Comment, en une semaine, l’argent du cannabis marocain vendu en France se transforme-t-il en or sur les étals des marchés de Chennai, l’ancienne Madras ? Un « alchimiste » indien, domicilié en Seine-Saint-Denis, a trouvé la recette.
Les enquêteurs de la police judiciaire (PJ) viennent de lui arracher son grimoire. Après dix mois d’enquête, ils ont par la même occasion fait tomber l’un des plus importants réseaux de blanchiment d’argent de la drogue jamais démantelés en France.
Les policiers l’appellent « l’Indien ». Dans son modeste appartement de Tremblay-en-France, ce chômeur de 32 ans originaire du Tamil Nadu vivait chichement depuis des années, ne se déplaçant qu’en métro ou dans une voiture hors d’âge. Derrière sa routine discrète de bon père de famille, Sayed, à la tête d’une galaxie de sociétés écrans basées à Dubaï, Tanger, Chennaimadr, Bangkok et Hongkong, brassait des dizaines de millions d’euros.
Il a été mis en examen pour « blanchiment de stupéfiants », jeudi 13 mars, ainsi que neuf membres de son réseau, a annoncé le procureur de la République de Paris, François Molins.
En France, le marché du cannabis est estimé à 3 milliards d’euros annuels, un flux permanent de liquidités que les grands trafiquants marocains s’empressent de blanchir au plus bas coût. Ils délèguent cette mission à une poignée de « banquiers » locaux établis à Tanger ou Casablanca, chargés de contacter les « blanchisseurs » les moins chers. Le secteur est très concurrentiel. Sayed n’avait pas d’équivalent : il ne prenait pas de commission.
Depuis au moins quatre ans, il récupérait le fruit de la vente du cannabis auprès de « collecteurs » français opérant pour le compte des trafiquants marocains. Il se chargeait ensuite de l’acheminer à Bruxelles, dans des sacs de sport remplis de billets. Une partie de cet argent était alors réinvestie dans de l’or, fourni par un fondeur anversois.
Trois fois par semaine, des « porteurs » indiens s’envolaient pour Dubaï, embarquant avec eux des sacs de billets ou quelques kilos de métal jaune, dûment déclarés à la douane grâce à de fausses factures émises par les sociétés de Sayed.
Bijoux et café moulu
A Dubaï, une partie du liquide était déposée dans des bureaux de change contrôlés par les « banquiers » marocains, l’autre injectée dans le circuit bancaire ou investie dans l’immobilier. Mais c’est grâce à l’or que « l’Indien » a établi son empire. Fondu, transformé en bijoux, le métal était acheminé au cou et aux oreilles de « porteurs » par avion, direction Chennai. Une autre partie, réduite en poudre, prenait la route, via la Birmanie, dans des boîtes de café moulu.

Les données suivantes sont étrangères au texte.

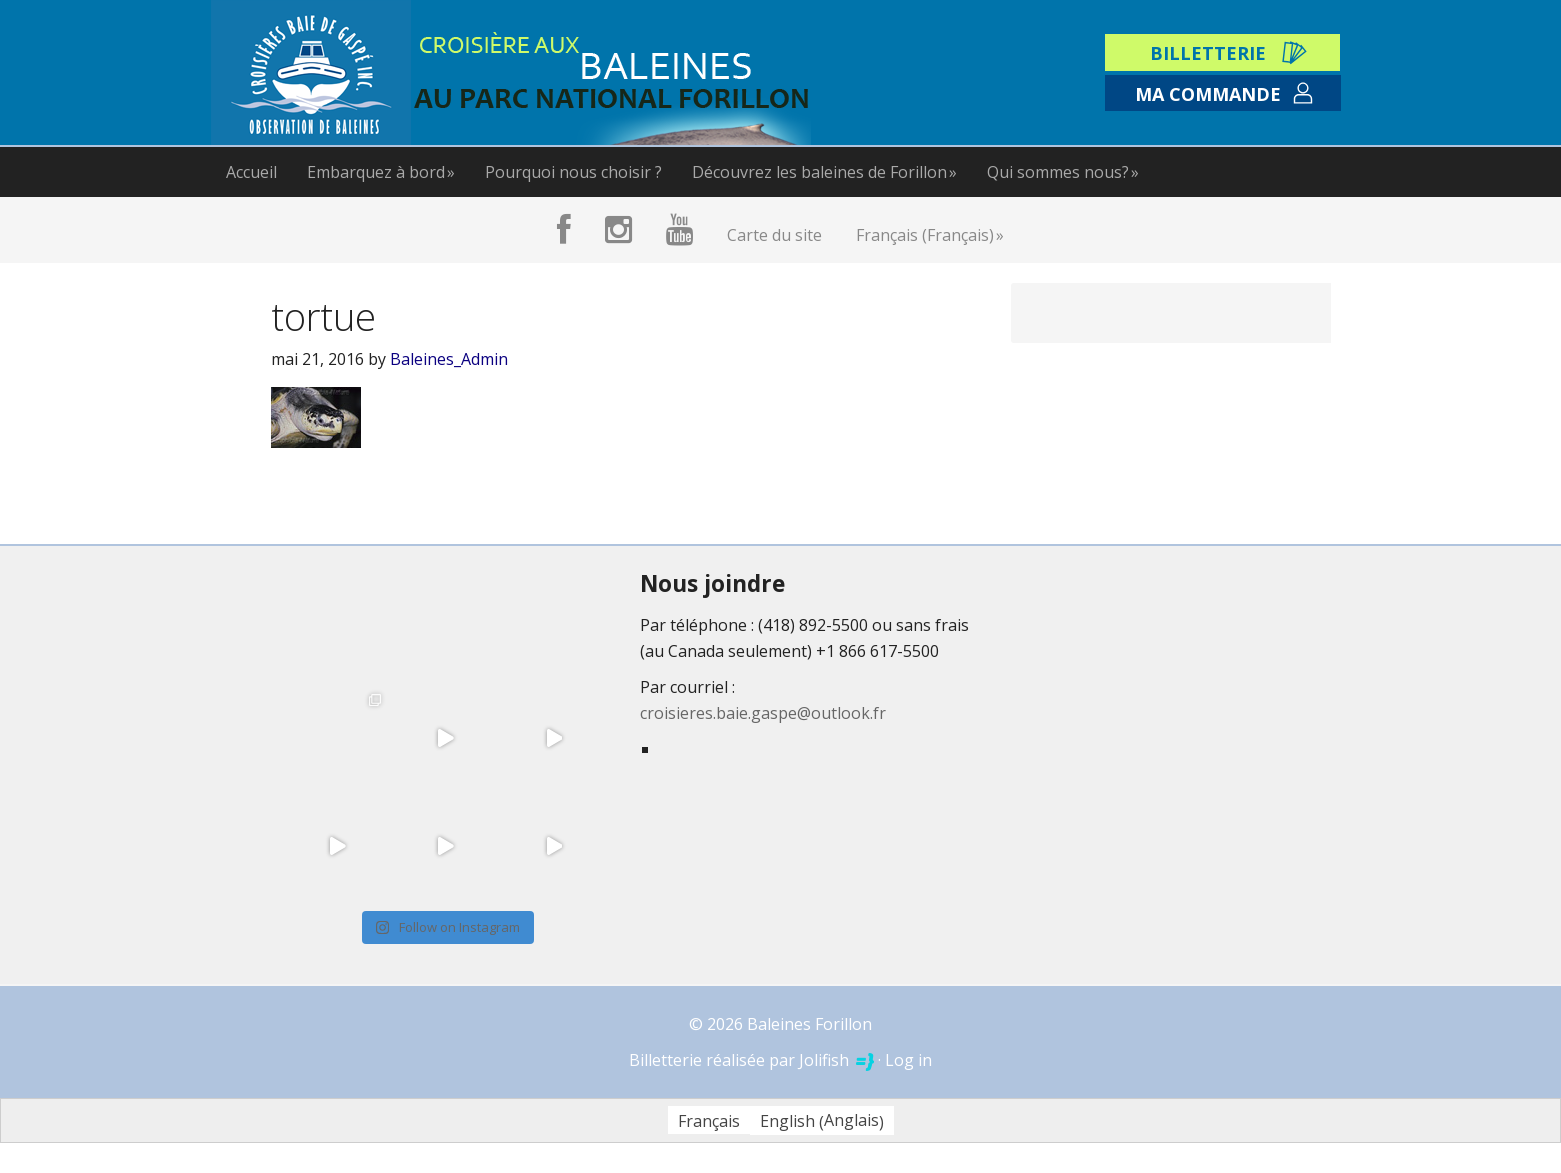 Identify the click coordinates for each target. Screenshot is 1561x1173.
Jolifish (836, 1060)
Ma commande (1208, 94)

La marchandise pénétrait ainsi en Inde, premier importateur mondial d’or, sans s’acquitter de la TVA. L’argent de la drogue se retrouvait transmuté en métal jaune et vendu au cours local sur les marchés du Tamil Nadu. Sayed se rétribuait en empochant le delta de la TVA, soit 10 % de la valeur de la cargaison.
Et s’offrait le luxe de blanchir « gratos ». En garde à vue, il a timidement admis avoir recyclé 36 millions d’euros depuis 2010. Les enquêteurs, qui ont jusqu’ici saisi 2,3 millions d’euros et 9 kilos d’or, évoquent volontiers la somme de 200 millions d’euros par an. « Sur le plan criminologique, c’est génial », s’extasie-t-on au parquet de Paris.
Cette enquête, baptisée « Rétrovirus », est le second volet de l’opération « Virus », déclenchée en octobre 2012 par la Direction centrale de la police judiciaire. Ce premier coup de filet avait mis au jour un réseau de blanchiment extrêmement sophistiqué, estimé à 170 millions d’euros par an.
Le stratagème consistait alors à remettre l’argent de la drogue à des fraudeurs fiscaux désireux de profiter de leurs liquidités en France, qui mettaient en échange la contre-valeur de leurs comptes bancaires suisses à la disposition des trafiquants.
C’est un des « collecteurs » interpellés dans l’affaire « Virus » qui a orienté les enquêteurs vers « l’Indien ». Ils ont découvert une structure de blanchiment parallèle d’apparence plus rudimentaire – sacs de billets, importation frauduleuse de matières premières –, dont l’ampleur, à quelques saisies douanières près, avait jusqu’ici échappé aux radars.